* _TASK DESCRIPTION_: Find the word "measures" below. Copy each line that has it.

* _SUPPLIED RECORDS_:
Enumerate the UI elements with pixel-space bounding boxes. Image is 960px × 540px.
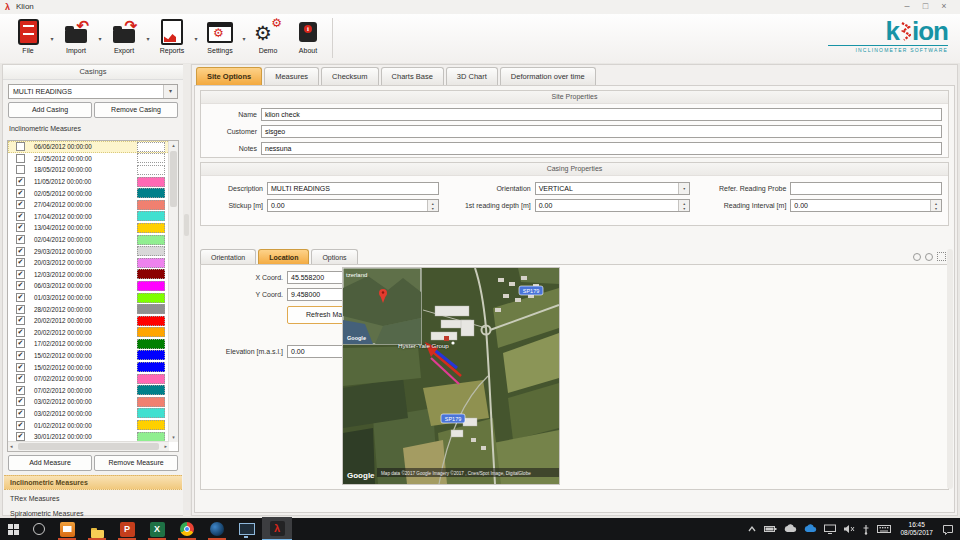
start-button[interactable] [0,518,26,540]
measure-checkbox[interactable]: ✔ [16,339,25,348]
measure-row[interactable]: ✔ 20/02/2012 00:00:00 [8,327,178,339]
measure-row[interactable]: ✔ 13/04/2012 00:00:00 [8,222,178,234]
measure-checkbox[interactable]: ✔ [16,223,25,232]
measure-row[interactable]: ✔ 01/03/2012 00:00:00 [8,292,178,304]
orientation-select[interactable]: VERTICAL▾ [535,182,691,195]
tab-site-options[interactable]: Site Options [196,67,262,85]
measure-color-swatch[interactable] [137,304,165,314]
tab-orientation[interactable]: Orientation [200,249,256,265]
measure-color-swatch[interactable] [137,246,165,256]
measure-color-swatch[interactable] [137,258,165,268]
spinner-arrows-icon[interactable]: ▴▾ [678,200,689,211]
measure-color-swatch[interactable] [137,165,165,175]
measure-color-swatch[interactable] [137,420,165,430]
measure-color-swatch[interactable] [137,223,165,233]
measure-row[interactable]: ✔ 06/03/2012 00:00:00 [8,280,178,292]
measure-color-swatch[interactable] [137,362,165,372]
page-scrollbar[interactable] [947,249,953,489]
chevron-down-icon[interactable]: ▾ [678,183,689,194]
measure-row[interactable]: 21/05/2012 00:00:00 [8,153,178,165]
stickup-field[interactable]: 0.00▴▾ [267,199,439,212]
action-center-icon[interactable] [942,523,954,535]
measure-checkbox[interactable]: ✔ [16,200,25,209]
tab-options[interactable]: Options [311,249,357,265]
measure-row[interactable]: ✔ 27/04/2012 00:00:00 [8,199,178,211]
add-casing-button[interactable]: Add Casing [8,102,92,118]
remove-measure-button[interactable]: Remove Measure [94,455,178,471]
search-button[interactable] [26,518,52,540]
tab-3d-chart[interactable]: 3D Chart [446,67,498,85]
display-icon[interactable] [824,524,836,534]
measure-checkbox[interactable]: ✔ [16,374,25,383]
measure-color-swatch[interactable] [137,235,165,245]
usb-plug-icon[interactable] [862,524,870,535]
scroll-thumb[interactable] [170,151,177,207]
refer-reading-probe-field[interactable] [790,182,942,195]
sidebar-item-inclinometric-measures[interactable]: Inclinometric Measures [4,475,182,490]
measure-row[interactable]: ✔ 20/02/2012 00:00:00 [8,315,178,327]
battery-icon[interactable] [764,524,777,534]
measure-checkbox[interactable]: ✔ [16,363,25,372]
tab-deformation-over-time[interactable]: Deformation over time [500,67,596,85]
measure-checkbox[interactable]: ✔ [16,270,25,279]
measure-color-swatch[interactable] [137,327,165,337]
chevron-down-icon[interactable]: ▾ [163,85,177,98]
taskbar-outlook[interactable] [52,518,82,540]
tray-chevron-up-icon[interactable] [747,524,757,534]
taskbar-remote-pc[interactable] [232,518,262,540]
measure-checkbox[interactable]: ✔ [16,177,25,186]
measure-row[interactable]: ✔ 02/05/2012 00:00:00 [8,187,178,199]
panel-dock-icon[interactable] [913,253,921,261]
remove-casing-button[interactable]: Remove Casing [94,102,178,118]
measure-checkbox[interactable]: ✔ [16,316,25,325]
tab-measures[interactable]: Measures [264,67,319,85]
settings-dropdown-arrow[interactable]: ▾ [240,16,248,60]
scroll-down-icon[interactable]: ▾ [169,433,178,442]
measure-checkbox[interactable]: ✔ [16,328,25,337]
measure-color-swatch[interactable] [137,142,165,152]
volume-muted-icon[interactable] [843,524,855,534]
spinner-arrows-icon[interactable]: ▴▾ [930,200,941,211]
measure-color-swatch[interactable] [137,188,165,198]
first-reading-depth-field[interactable]: 0.00▴▾ [535,199,691,212]
measure-checkbox[interactable]: ✔ [16,235,25,244]
measure-row[interactable]: ✔ 29/03/2012 00:00:00 [8,245,178,257]
measure-checkbox[interactable]: ✔ [16,212,25,221]
measure-row[interactable]: ✔ 15/02/2012 00:00:00 [8,350,178,362]
sidebar-item-trex-measures[interactable]: TRex Measures [4,492,182,505]
location-map[interactable]: SP179 SP179 Hyster-Yale Group [342,267,560,485]
measure-color-swatch[interactable] [137,339,165,349]
measure-checkbox[interactable]: ✔ [16,281,25,290]
measure-checkbox[interactable]: ✔ [16,258,25,267]
measure-checkbox[interactable]: ✔ [16,247,25,256]
measure-row[interactable]: ✔ 17/02/2012 00:00:00 [8,338,178,350]
measures-horizontal-scrollbar[interactable]: ◂ ▸ [8,441,169,451]
measure-row[interactable]: ✔ 07/02/2012 00:00:00 [8,384,178,396]
measure-checkbox[interactable]: ✔ [16,432,25,441]
measure-row[interactable]: 06/06/2012 00:00:00 [8,141,178,153]
taskbar-powerpoint[interactable]: P [112,518,142,540]
taskbar-browser[interactable] [202,518,232,540]
measure-color-swatch[interactable] [137,385,165,395]
measure-color-swatch[interactable] [137,269,165,279]
measure-row[interactable]: ✔ 11/05/2012 00:00:00 [8,176,178,188]
measure-checkbox[interactable] [16,154,25,163]
measure-checkbox[interactable]: ✔ [16,305,25,314]
measure-color-swatch[interactable] [137,293,165,303]
hscroll-thumb[interactable] [18,443,159,450]
measure-color-swatch[interactable] [137,200,165,210]
scroll-up-icon[interactable]: ▴ [169,141,178,150]
measure-color-swatch[interactable] [137,177,165,187]
taskbar-file-explorer[interactable] [82,518,112,540]
measure-color-swatch[interactable] [137,408,165,418]
reports-button[interactable]: Reports [152,16,192,60]
file-dropdown-arrow[interactable]: ▾ [48,16,56,60]
measure-checkbox[interactable]: ✔ [16,386,25,395]
measure-checkbox[interactable]: ✔ [16,351,25,360]
add-measure-button[interactable]: Add Measure [8,455,92,471]
export-dropdown-arrow[interactable]: ▾ [144,16,152,60]
measure-row[interactable]: ✔ 17/04/2012 00:00:00 [8,211,178,223]
cloud-icon[interactable] [784,524,797,534]
measure-color-swatch[interactable] [137,316,165,326]
casing-select[interactable]: MULTI READINGS ▾ [8,84,178,99]
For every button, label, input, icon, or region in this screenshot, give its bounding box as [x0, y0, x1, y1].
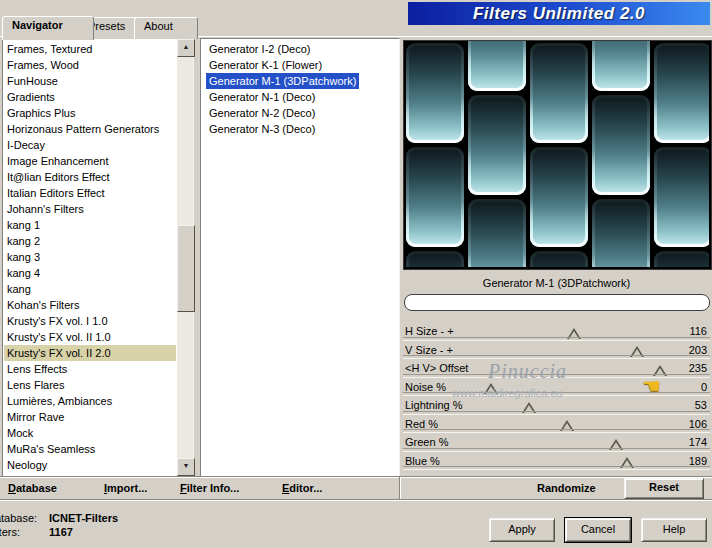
preview-caption: Generator M-1 (3DPatchwork) [403, 277, 710, 289]
category-item[interactable]: MuRa's Seamless [4, 441, 176, 457]
filter-item[interactable]: Generator K-1 (Flower) [202, 57, 398, 73]
editor-button[interactable]: Editor... [282, 482, 322, 494]
slider-thumb[interactable] [560, 420, 574, 431]
thumb-face [562, 423, 572, 431]
filter-item[interactable]: Generator N-1 (Deco) [202, 89, 398, 105]
category-item[interactable]: Johann's Filters [4, 201, 176, 217]
category-item[interactable]: Frames, Textured [4, 41, 176, 57]
category-item[interactable]: Lens Effects [4, 361, 176, 377]
import-button[interactable]: Import... [104, 482, 147, 494]
category-item[interactable]: Lens Flares [4, 377, 176, 393]
slider-track[interactable] [491, 452, 674, 471]
filter-item-label: Generator M-1 (3DPatchwork) [206, 73, 359, 89]
category-item[interactable]: kang 1 [4, 217, 176, 233]
scrollbar-track[interactable] [177, 57, 193, 458]
import-button-label: mport... [107, 482, 147, 494]
slider-thumb[interactable] [567, 328, 581, 339]
slider-row-red: Red % 106 [403, 415, 710, 434]
filter-info-button-label: ilter Info... [187, 482, 240, 494]
thumb-face [622, 460, 632, 468]
category-item[interactable]: Neology [4, 457, 176, 473]
reset-button[interactable]: Reset [624, 478, 704, 499]
slider-track[interactable] [491, 322, 674, 341]
category-scrollbar[interactable]: ▲ ▼ [177, 39, 193, 476]
scroll-down-icon: ▼ [183, 462, 190, 469]
category-item[interactable]: kang 3 [4, 249, 176, 265]
randomize-button[interactable]: Randomize [537, 482, 596, 494]
slider-value: 203 [689, 344, 707, 356]
slider-value: 189 [689, 455, 707, 467]
category-item[interactable]: Lumières, Ambiances [4, 393, 176, 409]
slider-track[interactable] [491, 433, 674, 452]
tab-about[interactable]: About [134, 17, 198, 39]
category-item[interactable]: Gradients [4, 89, 176, 105]
slider-thumb[interactable] [609, 439, 623, 450]
category-item-selected[interactable]: Krusty's FX vol. II 2.0 [4, 345, 176, 361]
category-item[interactable]: Graphics Plus [4, 105, 176, 121]
slider-label: H Size - + [405, 325, 454, 337]
category-item[interactable]: kang 2 [4, 233, 176, 249]
status-filters-label: Filters: [0, 525, 49, 539]
filter-item-selected[interactable]: Generator M-1 (3DPatchwork) [202, 73, 398, 89]
category-list: Frames, Textured Frames, Wood FunHouse G… [2, 38, 194, 477]
apply-button[interactable]: Apply [489, 518, 555, 542]
category-item[interactable]: I-Decay [4, 137, 176, 153]
scroll-up-button[interactable]: ▲ [177, 39, 195, 57]
category-item[interactable]: FunHouse [4, 73, 176, 89]
thumb-face [632, 349, 642, 357]
filter-preview [403, 40, 712, 270]
help-button[interactable]: Help [641, 518, 707, 542]
category-item[interactable]: It@lian Editors Effect [4, 169, 176, 185]
category-item[interactable]: Horizonaus Pattern Generators [4, 121, 176, 137]
slider-value: 116 [689, 325, 707, 337]
toolbar-vertical-separator [399, 477, 401, 499]
watermark-name: Pinuccia [488, 360, 567, 383]
slider-value: 0 [701, 381, 707, 393]
category-item[interactable]: kang [4, 281, 176, 297]
slider-thumb[interactable] [630, 346, 644, 357]
slider-track[interactable] [491, 415, 674, 434]
category-item[interactable]: Frames, Wood [4, 57, 176, 73]
status-filters-value: 1167 [49, 526, 73, 538]
thumb-face [611, 442, 621, 450]
filter-info-button-underline: F [180, 482, 187, 494]
filters-unlimited-window: Filters Unlimited 2.0 Navigator Presets … [0, 0, 712, 548]
category-item[interactable]: Krusty's FX vol. II 1.0 [4, 329, 176, 345]
slider-thumb[interactable] [620, 457, 634, 468]
slider-row-blue: Blue % 189 [403, 452, 710, 471]
slider-value: 53 [695, 399, 707, 411]
filter-item[interactable]: Generator N-3 (Deco) [202, 121, 398, 137]
tab-navigator[interactable]: Navigator [2, 16, 94, 40]
filter-list: Generator I-2 (Deco) Generator K-1 (Flow… [200, 38, 400, 477]
category-item[interactable]: Italian Editors Effect [4, 185, 176, 201]
category-item[interactable]: Kohan's Filters [4, 297, 176, 313]
category-item[interactable]: Mock [4, 425, 176, 441]
cancel-button[interactable]: Cancel [565, 518, 631, 542]
filter-info-button[interactable]: Filter Info... [180, 482, 239, 494]
slider-track[interactable] [491, 341, 674, 360]
scroll-up-icon: ▲ [183, 43, 190, 50]
editor-button-label: ditor... [289, 482, 322, 494]
category-item[interactable]: Image Enhancement [4, 153, 176, 169]
slider-label: <H V> Offset [405, 362, 468, 374]
slider-label: Noise % [405, 381, 446, 393]
thumb-face [569, 331, 579, 339]
category-item[interactable]: kang 4 [4, 265, 176, 281]
filter-item[interactable]: Generator N-2 (Deco) [202, 105, 398, 121]
slider-label: Blue % [405, 455, 440, 467]
database-button[interactable]: Database [8, 482, 57, 494]
category-item[interactable]: Mirror Rave [4, 409, 176, 425]
slider-thumb[interactable] [522, 402, 536, 413]
slider-label: Green % [405, 436, 448, 448]
status-database-row: Database:ICNET-Filters [0, 511, 118, 525]
pointing-hand-icon: ☚ [642, 374, 661, 398]
scrollbar-thumb[interactable] [177, 225, 195, 312]
filter-item[interactable]: Generator I-2 (Deco) [202, 41, 398, 57]
filter-item-label: Generator I-2 (Deco) [206, 41, 313, 57]
database-button-label: atabase [16, 482, 57, 494]
category-items: Frames, Textured Frames, Wood FunHouse G… [4, 41, 176, 475]
filter-item-label: Generator N-2 (Deco) [206, 105, 318, 121]
category-item[interactable]: Krusty's FX vol. I 1.0 [4, 313, 176, 329]
scroll-down-button[interactable]: ▼ [177, 458, 195, 476]
slider-value: 106 [689, 418, 707, 430]
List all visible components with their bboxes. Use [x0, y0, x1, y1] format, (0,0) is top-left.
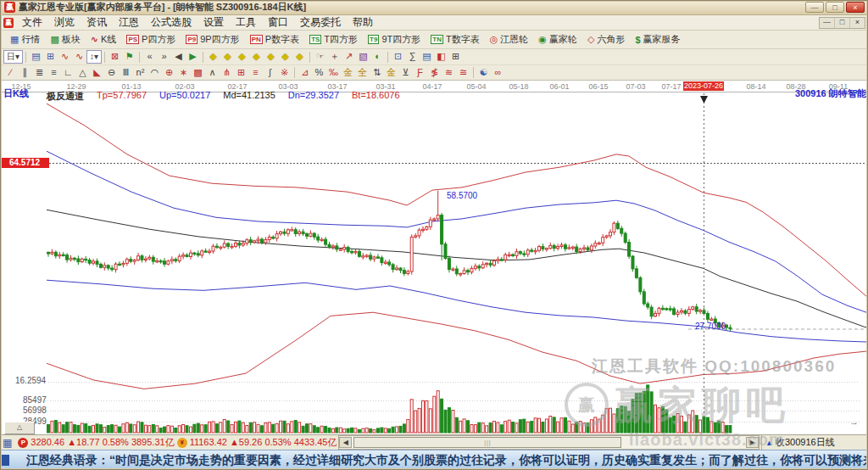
diamond-tool-1[interactable]: ◆: [206, 50, 220, 64]
fib-levels-tool[interactable]: ≡: [248, 66, 263, 80]
minimize-button[interactable]: —: [805, 2, 824, 13]
mini-kline-1[interactable]: ∿: [58, 50, 72, 64]
last-bar[interactable]: »: [157, 50, 171, 64]
stats-tool[interactable]: ◐: [370, 50, 385, 64]
next-bar[interactable]: ▶: [186, 50, 200, 64]
menu-file[interactable]: 文件: [16, 15, 48, 30]
hexagon-button[interactable]: ◇六角形: [582, 32, 630, 48]
speed-lines-tool[interactable]: ≡: [47, 66, 61, 80]
gann-line-tool[interactable]: ∕: [3, 66, 18, 80]
quotes-button[interactable]: ▦行情: [5, 32, 45, 48]
angle-tool[interactable]: ∟: [61, 66, 75, 80]
window-layout[interactable]: ▤: [29, 50, 43, 64]
menu-browse[interactable]: 浏览: [48, 15, 81, 30]
square-of-nine-tool[interactable]: n²: [133, 66, 147, 80]
diamond-tool-5[interactable]: ◆: [264, 50, 278, 64]
yinyang-tool[interactable]: ☯: [476, 66, 491, 80]
updown-arrows-tool[interactable]: ⇅: [370, 66, 384, 80]
fibonacci-tool[interactable]: Ƒ: [413, 66, 427, 80]
trend-mark-tool[interactable]: ↗: [342, 50, 356, 64]
scale-selector[interactable]: ↕▾: [86, 50, 102, 64]
maximize-button[interactable]: □: [826, 2, 844, 13]
golden-section-tool[interactable]: 金: [384, 66, 398, 80]
horizontal-levels-tool[interactable]: ≣: [32, 66, 47, 80]
parallel-channel-tool[interactable]: ∥: [18, 66, 32, 80]
xor-band-tool[interactable]: ⊻: [398, 66, 413, 80]
scroll-left-button[interactable]: ◀: [339, 437, 352, 448]
period-selector[interactable]: 日▾: [3, 50, 23, 64]
band-limit-tool[interactable]: ≸: [427, 66, 442, 80]
split-window[interactable]: ⊞: [43, 50, 58, 64]
pane-scroll-right-icon[interactable]: →: [849, 417, 859, 427]
diamond-tool-4[interactable]: ◆: [249, 50, 264, 64]
winner-service-button[interactable]: $赢家服务: [630, 32, 685, 48]
menu-settings[interactable]: 设置: [198, 15, 230, 30]
pitchfork-tool[interactable]: ⋔: [220, 66, 234, 80]
winner-wheel-button[interactable]: ◉赢家轮: [533, 32, 582, 48]
sectors-button[interactable]: ▩板块: [45, 32, 85, 48]
golden-ratio-tool[interactable]: 金: [341, 66, 355, 80]
print-tool[interactable]: ⊞: [448, 50, 463, 64]
zigzag-tool[interactable]: ∧: [205, 66, 220, 80]
hand-tool[interactable]: ☞: [313, 50, 327, 64]
mini-kline-2[interactable]: ∿: [72, 50, 86, 64]
arc-tool[interactable]: ◠: [147, 66, 162, 80]
t-square-button[interactable]: TST四方形: [304, 32, 363, 48]
permille-tool[interactable]: ‰: [326, 66, 341, 80]
diamond-tool-6[interactable]: ◆: [278, 50, 292, 64]
flag-marker[interactable]: ⚑: [122, 50, 136, 64]
grid-view-icon[interactable]: ▦: [3, 437, 12, 449]
t-number-table-button[interactable]: TNT数字表: [426, 32, 484, 48]
percent-tool[interactable]: %: [312, 66, 326, 80]
date-tick: 05-04: [466, 82, 486, 91]
gann-fan-tool[interactable]: ⊕: [162, 66, 176, 80]
close-pane[interactable]: ⊠: [108, 50, 122, 64]
grid-tool[interactable]: ▩: [191, 66, 205, 80]
menu-info[interactable]: 资讯: [81, 15, 113, 30]
diamond-tool-2[interactable]: ◆: [220, 50, 235, 64]
report-tool[interactable]: ▤: [420, 50, 434, 64]
box-tool[interactable]: ⊞: [234, 66, 248, 80]
nine-t-square-button[interactable]: T99T四方形: [363, 32, 426, 48]
menu-trade[interactable]: 交易委托: [294, 15, 347, 30]
prev-bar[interactable]: ◀: [171, 50, 186, 64]
collapse-pane-button[interactable]: △: [4, 422, 35, 434]
diamond-tool-7[interactable]: ◆: [292, 50, 307, 64]
wedge-tool[interactable]: ◣: [90, 66, 104, 80]
mdi-restore-button[interactable]: □: [834, 18, 849, 28]
time-zone-tool[interactable]: Ⅲ: [119, 66, 133, 80]
right-triangle-tool[interactable]: ⊿: [298, 66, 312, 80]
mdi-minimize-button[interactable]: —: [820, 18, 834, 28]
ray-tool[interactable]: ∗: [176, 66, 191, 80]
p-square-button[interactable]: PSP四方形: [121, 32, 181, 48]
approx-wave-tool[interactable]: ≊: [456, 66, 470, 80]
infinity-tool[interactable]: ∞: [491, 66, 505, 80]
mdi-close-button[interactable]: ×: [849, 18, 865, 28]
chart-pane[interactable]: 12-1512-2901-1302-0302-1703-0303-1703-31…: [0, 81, 868, 434]
first-bar[interactable]: «: [142, 50, 157, 64]
close-button[interactable]: ×: [846, 2, 865, 13]
kline-button[interactable]: ∿K线: [86, 32, 122, 48]
diamond-tool-3[interactable]: ◆: [235, 50, 249, 64]
calculator-tool[interactable]: ∑: [405, 50, 420, 64]
menu-tools[interactable]: 工具: [230, 15, 262, 30]
curve-tool[interactable]: ∫: [263, 66, 277, 80]
pattern-tool[interactable]: ▧: [356, 50, 370, 64]
scrollbar-thumb[interactable]: |||: [353, 437, 621, 448]
menu-gann[interactable]: 江恩: [113, 15, 145, 30]
p-number-table-button[interactable]: PNP数字表: [245, 32, 304, 48]
menu-window[interactable]: 窗口: [262, 15, 294, 30]
calendar-tool[interactable]: ⊡: [391, 50, 405, 64]
menu-help[interactable]: 帮助: [347, 15, 379, 30]
crosshair-tool[interactable]: ＋: [327, 50, 342, 64]
star-mark-tool[interactable]: ※: [277, 66, 292, 80]
save-tool[interactable]: ◧: [434, 50, 448, 64]
triangle-tool[interactable]: △: [75, 66, 90, 80]
gann-wheel-button[interactable]: ◎江恩轮: [485, 32, 534, 48]
wave-tool[interactable]: ≋: [442, 66, 456, 80]
date-tick: 04-17: [422, 82, 442, 91]
golden-full-tool[interactable]: 全: [355, 66, 370, 80]
menu-stock-pick[interactable]: 公式选股: [145, 15, 198, 30]
nine-p-square-button[interactable]: P99P四方形: [181, 32, 244, 48]
ellipse-tool[interactable]: ⊖: [104, 66, 119, 80]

* _YOUR SOLUTION_:
sidebar-item-inclinometric-measures[interactable]: Inclinometric Measures [4,475,182,490]
tab-measures[interactable]: Measures [264,67,319,85]
sidebar-item-trex-measures[interactable]: TRex Measures [4,492,182,505]
measures-horizontal-scrollbar[interactable]: ◂ ▸ [8,441,169,451]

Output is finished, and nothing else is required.